■ Exercise details: Please report, as a single number with no other text, how many lines of the listing contain "dados".

** Data for this exercise follows **

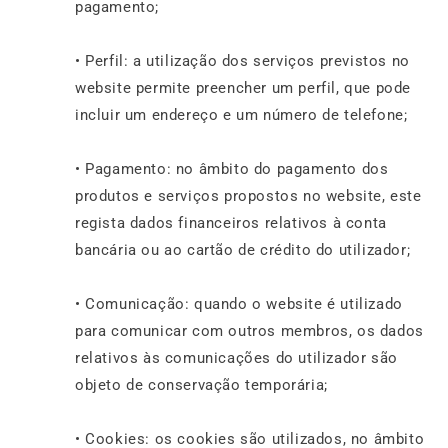
pagamento;
• Perfil: a utilização dos serviços previstos no
website permite preencher um perfil, que pode
incluir um endereço e um número de telefone;
• Pagamento: no âmbito do pagamento dos
produtos e serviços propostos no website, este
regista dados financeiros relativos à conta
bancária ou ao cartão de crédito do utilizador;
• Comunicação: quando o website é utilizado
para comunicar com outros membros, os dados
relativos às comunicações do utilizador são
objeto de conservação temporária;
• Cookies: os cookies são utilizados, no âmbito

** End of Data for this exercise **

■ Exercise answer: 2